Abstract
Introduction
Topical rapamycin has been established as an effective and safe therapy for facial angiofibromas in tuberous sclerosis. Different formulations have been tested for this skin disease, most using an ointment as a vehicle.
Purpose
To improve the classical formulation of topical rapamycin and to determine the validity period of the proposed options based on chemical, physical, and microbiological stability studies.
Methods
Four different 0.4% rapamycin formulations were prepared (ointment, emulsion, gel, and liposomes). The stability studies for each formulation over 56 days were as follows: (1) chemical: extraction with different solvents and high-performance liquid chromatography assay; (2) physical: pH, uniformity, extensibility, absence of crystals, absence of phase separation, and only for liposomal formulation, particle size, zeta potential, and encapsulation efficiency were determined; and (3) microbiological: culture samples in blood-agar media.
Results
Only liposomes were chemically, physically, and microbiologically stable after 8 weeks.
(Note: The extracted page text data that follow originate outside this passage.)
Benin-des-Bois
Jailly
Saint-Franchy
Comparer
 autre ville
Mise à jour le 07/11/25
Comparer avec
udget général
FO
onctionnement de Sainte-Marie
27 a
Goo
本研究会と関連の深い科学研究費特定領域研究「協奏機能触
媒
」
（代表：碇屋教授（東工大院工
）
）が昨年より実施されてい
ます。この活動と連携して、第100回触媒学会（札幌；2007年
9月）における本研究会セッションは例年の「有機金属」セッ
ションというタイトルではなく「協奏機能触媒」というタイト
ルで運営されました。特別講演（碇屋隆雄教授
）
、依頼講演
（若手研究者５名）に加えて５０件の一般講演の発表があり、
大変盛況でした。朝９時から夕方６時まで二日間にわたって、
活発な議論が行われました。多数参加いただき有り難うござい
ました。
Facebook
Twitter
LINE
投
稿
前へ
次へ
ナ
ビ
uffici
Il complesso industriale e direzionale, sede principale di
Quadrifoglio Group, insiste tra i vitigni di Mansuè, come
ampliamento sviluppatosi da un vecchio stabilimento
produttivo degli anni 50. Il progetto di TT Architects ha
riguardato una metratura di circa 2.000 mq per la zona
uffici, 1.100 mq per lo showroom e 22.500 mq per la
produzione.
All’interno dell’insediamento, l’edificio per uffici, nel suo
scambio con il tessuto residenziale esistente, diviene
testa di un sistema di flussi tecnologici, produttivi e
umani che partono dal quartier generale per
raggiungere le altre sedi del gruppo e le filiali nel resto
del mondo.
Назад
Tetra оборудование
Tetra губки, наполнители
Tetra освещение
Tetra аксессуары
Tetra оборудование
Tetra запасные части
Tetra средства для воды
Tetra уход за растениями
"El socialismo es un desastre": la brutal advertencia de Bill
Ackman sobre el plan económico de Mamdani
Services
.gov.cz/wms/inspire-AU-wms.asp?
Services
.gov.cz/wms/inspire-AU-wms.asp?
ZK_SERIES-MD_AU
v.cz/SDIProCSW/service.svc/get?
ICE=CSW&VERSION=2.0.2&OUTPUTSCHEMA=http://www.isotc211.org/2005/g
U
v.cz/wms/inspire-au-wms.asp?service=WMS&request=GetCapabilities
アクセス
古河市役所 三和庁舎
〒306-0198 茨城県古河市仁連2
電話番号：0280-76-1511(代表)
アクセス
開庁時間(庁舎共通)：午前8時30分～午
Ointment, emulsion, and gel formulations lost their chemical or physical stability before 56 days.
Conclusions
The authors describe four new formulations to improve the previous treatment for facial angiofibromas in tuberous sclerosis. The liposome-based formulation was the most appropriate according to chemical, physical, and microbiological stability studies. However, it would be necessary to carry out clinical studies to ensure the effectiveness and safety of this formulation and also guarantee an improvement in the quality of life of patients.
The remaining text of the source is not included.